## Problem description:
Repeat each line of the records below exactly.

## Information provided:
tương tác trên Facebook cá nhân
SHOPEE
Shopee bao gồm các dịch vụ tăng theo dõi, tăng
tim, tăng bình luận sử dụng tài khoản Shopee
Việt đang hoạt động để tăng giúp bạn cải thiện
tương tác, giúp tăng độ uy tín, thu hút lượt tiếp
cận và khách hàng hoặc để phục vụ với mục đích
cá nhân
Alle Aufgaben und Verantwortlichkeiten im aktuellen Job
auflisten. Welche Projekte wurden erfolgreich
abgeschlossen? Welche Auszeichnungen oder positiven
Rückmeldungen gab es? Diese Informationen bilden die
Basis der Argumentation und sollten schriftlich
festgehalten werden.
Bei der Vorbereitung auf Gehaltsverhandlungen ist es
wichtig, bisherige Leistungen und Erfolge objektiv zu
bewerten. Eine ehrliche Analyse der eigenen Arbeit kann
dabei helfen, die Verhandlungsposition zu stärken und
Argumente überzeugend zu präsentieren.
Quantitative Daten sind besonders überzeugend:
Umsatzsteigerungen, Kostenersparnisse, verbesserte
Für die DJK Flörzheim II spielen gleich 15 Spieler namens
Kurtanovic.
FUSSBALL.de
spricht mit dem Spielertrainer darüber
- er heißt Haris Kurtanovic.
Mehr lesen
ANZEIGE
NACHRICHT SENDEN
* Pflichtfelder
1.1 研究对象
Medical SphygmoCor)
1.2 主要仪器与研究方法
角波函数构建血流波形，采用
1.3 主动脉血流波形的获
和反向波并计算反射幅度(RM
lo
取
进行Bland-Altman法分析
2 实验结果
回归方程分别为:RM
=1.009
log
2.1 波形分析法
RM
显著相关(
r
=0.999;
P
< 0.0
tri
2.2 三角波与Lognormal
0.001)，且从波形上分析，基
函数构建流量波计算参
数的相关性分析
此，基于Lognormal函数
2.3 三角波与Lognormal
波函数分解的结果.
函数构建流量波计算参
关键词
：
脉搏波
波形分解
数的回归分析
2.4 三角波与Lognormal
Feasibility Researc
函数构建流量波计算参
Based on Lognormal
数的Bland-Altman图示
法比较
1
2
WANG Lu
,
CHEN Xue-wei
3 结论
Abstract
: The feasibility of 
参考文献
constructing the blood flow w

## Solution to this task:
tương tác trên Facebook cá nhân
SHOPEE
Shopee bao gồm các dịch vụ tăng theo dõi, tăng
tim, tăng bình luận sử dụng tài khoản Shopee
Việt đang hoạt động để tăng giúp bạn cải thiện
tương tác, giúp tăng độ uy tín, thu hút lượt tiếp
cận và khách hàng hoặc để phục vụ với mục đích
cá nhân
Alle Aufgaben und Verantwortlichkeiten im aktuellen Job
auflisten. Welche Projekte wurden erfolgreich
abgeschlossen? Welche Auszeichnungen oder positiven
Rückmeldungen gab es? Diese Informationen bilden die
Basis der Argumentation und sollten schriftlich
festgehalten werden.
Bei der Vorbereitung auf Gehaltsverhandlungen ist es
wichtig, bisherige Leistungen und Erfolge objektiv zu
bewerten. Eine ehrliche Analyse der eigenen Arbeit kann
dabei helfen, die Verhandlungsposition zu stärken und
Argumente überzeugend zu präsentieren.
Quantitative Daten sind besonders überzeugend:
Umsatzsteigerungen, Kostenersparnisse, verbesserte
Für die DJK Flörzheim II spielen gleich 15 Spieler namens
Kurtanovic.
FUSSBALL.de
spricht mit dem Spielertrainer darüber
- er heißt Haris Kurtanovic.
Mehr lesen
ANZEIGE
NACHRICHT SENDEN
* Pflichtfelder
1.1 研究对象
Medical SphygmoCor)
1.2 主要仪器与研究方法
角波函数构建血流波形，采用
1.3 主动脉血流波形的获
和反向波并计算反射幅度(RM
lo
取
进行Bland-Altman法分析
2 实验结果
回归方程分别为:RM
=1.009
log
2.1 波形分析法
RM
显著相关(
r
=0.999;
P
< 0.0
tri
2.2 三角波与Lognormal
0.001)，且从波形上分析，基
函数构建流量波计算参
数的相关性分析
此，基于Lognormal函数
2.3 三角波与Lognormal
波函数分解的结果.
函数构建流量波计算参
关键词
：
脉搏波
波形分解
数的回归分析
2.4 三角波与Lognormal
Feasibility Researc
函数构建流量波计算参
Based on Lognormal
数的Bland-Altman图示
法比较
1
2
WANG Lu
,
CHEN Xue-wei
3 结论
Abstract
: The feasibility of 
参考文献
constructing the blood flow w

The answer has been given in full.